OLPC Hardware - Not Exactly Child's Play

I was motivated by the ASUS EEE Laptop to more closely examine its bargain basement priced competitor - the One Laptop Per Child laptop.

If you've never done so, you should really check out this list of unique hardware attributes of the device. Here are some of my favorites:

  • Folds into an E-book mode for easy on device reading
  • Fanatical attention to battery saving capability, such as allowing the screen to remain on while the CPU is powered down, using 1/10 the power of a normal laptop
  • Ruggedized case and keyboard, with no spinning hardware, fan or fragile connectors
  • WiFi that has better range/performance than most laptops
  • Touchpad that also serves as a tablet drawing
  • Audio jack can be trivially hacked to read in any voltage providing device, such as a thermometer or other cheap sensors

The software list is fairly impressive too, offering Logo, Python and Smalltalk as built in software options. Naturally, it runs on Linux.

It seems like an impressive device, especially considering the $100 - $200 price tag. I can't recall hearing about a laptop being this thought through for truly mobile activities. It seems like no feature was examined and re-examined to find maximum performance for the buck.

There's one more feature the OLPC laptop has that the AUS EEE laptop doesn't - you can buy one. OK, that's exaggerating a bit, you can technically get one in 2 days.
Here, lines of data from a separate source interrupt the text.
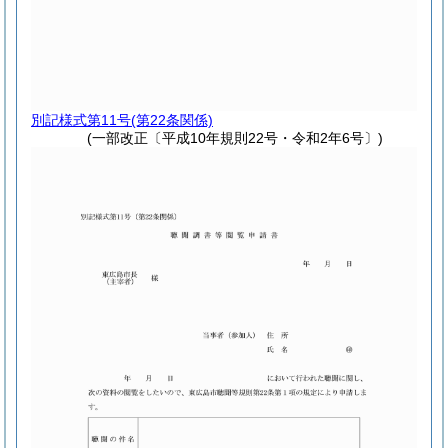
別記様式第11号
(第22条関係)
(一部改正〔平成10年規則22号・令和2年6号〕)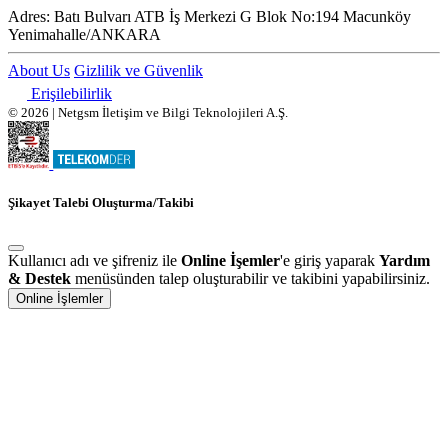
Adres:
Batı Bulvarı ATB İş Merkezi G Blok No:194 Macunköy
Yenimahalle/ANKARA
About Us
Gizlilik ve Güvenlik
Erişilebilirlik
© 2026 | Netgsm İletişim ve Bilgi Teknolojileri A.Ş.
Şikayet Talebi Oluşturma/Takibi
Kullanıcı adı ve şifreniz ile
Online İşemler
'e giriş yaparak
Yardım
& Destek
menüsünden talep oluşturabilir ve takibini yapabilirsiniz.
Online İşlemler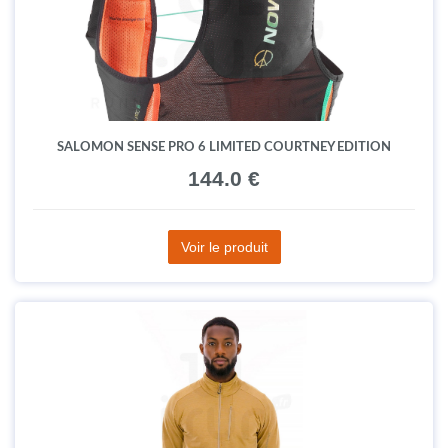
SALOMON SENSE PRO 6 LIMITED COURTNEY EDITION
144.0 €
Voir le produit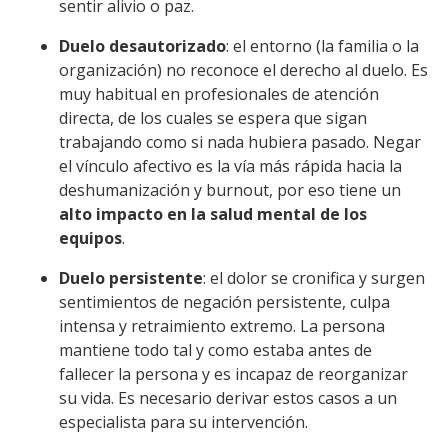
sentir alivio o paz.
Duelo desautorizado
: el entorno (la familia o la
organización) no reconoce el derecho al duelo. Es
muy habitual en profesionales de atención
directa, de los cuales se espera que sigan
trabajando como si nada hubiera pasado. Negar
el vínculo afectivo es la vía más rápida hacia la
deshumanización y burnout, por eso tiene un
alto impacto en la salud mental de los
equipos
.
Duelo persistente
: el dolor se cronifica y surgen
sentimientos de negación persistente, culpa
intensa y retraimiento extremo. La persona
mantiene todo tal y como estaba antes de
fallecer la persona y es incapaz de reorganizar
su vida. Es necesario derivar estos casos a un
especialista para su intervención.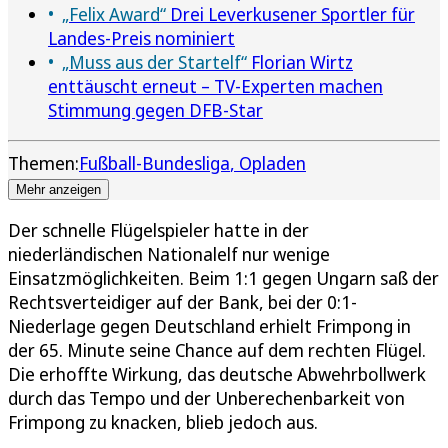
„Felix Award“
Drei Leverkusener Sportler für
Landes-Preis nominiert
„Muss aus der Startelf“
Florian Wirtz
enttäuscht erneut – TV-Experten machen
Stimmung gegen DFB-Star
Themen:
Fußball-Bundesliga
Opladen
Mehr anzeigen
Der schnelle Flügelspieler hatte in der
niederländischen Nationalelf nur wenige
Einsatzmöglichkeiten. Beim 1:1 gegen Ungarn saß der
Rechtsverteidiger auf der Bank, bei der 0:1-
Niederlage gegen Deutschland erhielt Frimpong in
der 65. Minute seine Chance auf dem rechten Flügel.
Die erhoffte Wirkung, das deutsche Abwehrbollwerk
durch das Tempo und der Unberechenbarkeit von
Frimpong zu knacken, blieb jedoch aus.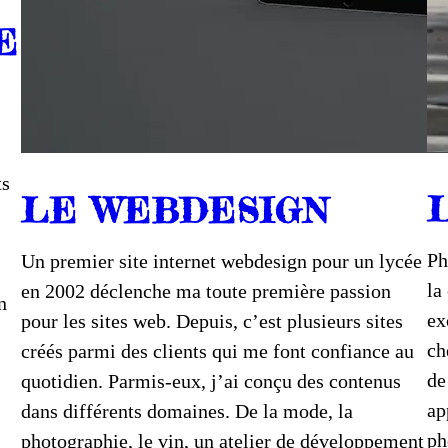
E
ts
LE WEBDESIGN
Ph
Un premier site internet webdesign pour un lycée
la
en 2002 déclenche ma toute première passion
n
ex
pour les sites web. Depuis, c’est plusieurs sites
ch
créés parmi des clients qui me font confiance au
de
quotidien. Parmis-eux, j’ai conçu des contenus
ap
dans différents domaines. De la mode, la
ph
photographie, le vin, un atelier de développement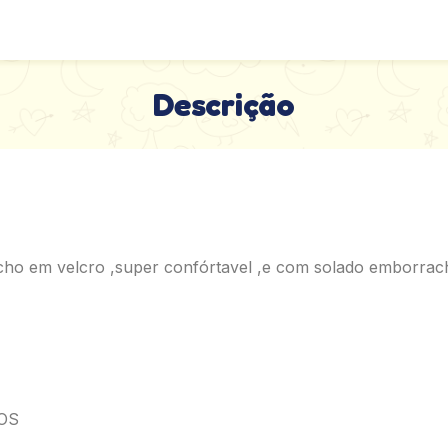
Descrição
echo em velcro ,super confórtavel ,e com solado emborrac
OS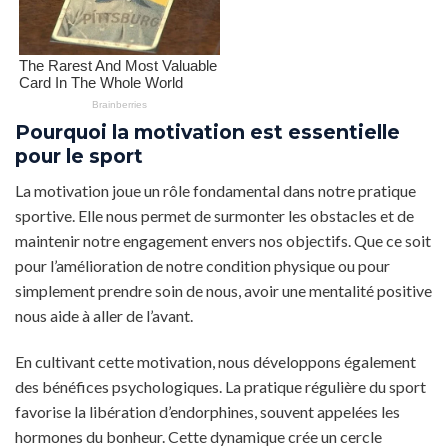
Pourquoi la motivation est essentielle
pour le sport
La motivation joue un rôle fondamental dans notre pratique
sportive. Elle nous permet de surmonter les obstacles et de
maintenir notre engagement envers nos objectifs. Que ce soit
pour l’amélioration de notre condition physique ou pour
simplement prendre soin de nous, avoir une mentalité positive
nous aide à aller de l’avant.
En cultivant cette motivation, nous développons également
des bénéfices psychologiques. La pratique régulière du sport
favorise la libération d’endorphines, souvent appelées les
hormones du bonheur. Cette dynamique crée un cercle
I think there's only one real catch to the OLPC device. It's so well designed to its audience, that my guess is, it really is designed for children. It's not just the childish look and feel that leads to me this conclusion. Smaller details, like making the keyboard child sized, and setting up the screen to be viewable from a closer distance, all have me thinking that an adult would (rightfully) be disappointed with the device.

What we really need is a One-Laptop-Per-Geek project, that takes all the work that's been done for the OLPC, and makes the laptop adult sized. I'd tweak very little about it - just get the details right for someone a bit on the more mature side.

I really applaud the OLPC for their incredible work - they found a way to to not only meet the intense demands of their project, but found a way to do it at a reasonable price. Dell, Toshiba and even Apple could learn a thing or two from these guys.

1 comment:

  1. Also another benefit to buying an OLPC is that the cost for 'us' the everyday buyer includes the price required to provide one laptop to a 'child'. Basically it is 2-for-1 deal. Of course the OLPC will not be available to the public until Nov 12th at a price of $400.